Sinds kort fiets ik overal heen. Scheemda, Veendam, Winschoten. Vaak ben ik op weg naar iemand van een of andere veilinghoek. Ik win van alles tegenwoordig. Boeken, tuintegels, een boormachine, lp’s, een strijkbout. Ik win alles wat ik niet nodig heb, gewoon om op de fiets te kunnen stappen.

Mijn vader zou inschikkelijk hebben gelachen wanneer hij mij zo zou zien. Een vrouw van 1 meter 87, op een net te kleine fiets met een draagrek, zadel te laag, knieën net niet tegen het stuur. Ooit wilde ik niet fietsen, hij moest mij verleiden met de belofte van een ijsje dat niet kwam.

Ik heb mijn fiets twee jaar geleden gekocht via Marktplaats. Van een man die in een aanstekerfabriek werkte en in zijn vrije tijd graag fietsen opknapte. Hij woonde in een enorme flat. De flat had een aantal kelders. En daar, onder de grond, had hij een bedompt, klein schuurtje. Vol trots opende hij de deur van de schuur. De lamp knipperde. Het rook er muf, naar vocht en schimmel. Het deed mij denken aan een mollenstelsel. Ongelooflijk knap dat iemand er gelukkig is, zijn weg kan vinden.

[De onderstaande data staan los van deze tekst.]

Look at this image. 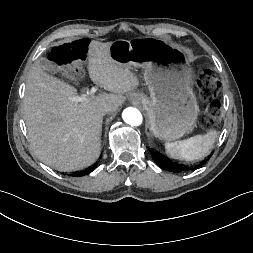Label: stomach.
<instances>
[{
    "mask_svg": "<svg viewBox=\"0 0 253 253\" xmlns=\"http://www.w3.org/2000/svg\"><path fill=\"white\" fill-rule=\"evenodd\" d=\"M110 56L119 64L144 69L150 96L133 93L131 99L146 110L156 138L171 142L193 130L199 112L193 71L179 50L154 38L119 39L112 43Z\"/></svg>",
    "mask_w": 253,
    "mask_h": 253,
    "instance_id": "0dacf381",
    "label": "stomach"
}]
</instances>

Het geld dat de fiets zou opbrengen, zou naar de studieboeken voor zijn kinderen gaan. Hij liet zijn schouders een beetje afhangen. ,,Ik heb geen contact meer met ze, maar wil toch mijn beste steentje bijdragen.” Ik moet bezorgd hebben gekeken, want kort daarna lachte hij zijn tanden bloot. ,,Niets ernstigs hoor. Een ellendige scheiding.” Ik zag zijn lijf kort ineen krimpen, de pijn erdoorheen sijpelen. We zeulden de fiets samen naar buiten, het daglicht in. De verf op het frame liet in grote schilfers los. Er zat een grote mand op, die met tie rips aan de drager voorop de fiets was vastgemaakt. De bel hing ondersteboven aan het stuur. Hij zag dat ik er naar keek, haalde een schroevendraaier uit zijn borstzak en zette de bel er goed op.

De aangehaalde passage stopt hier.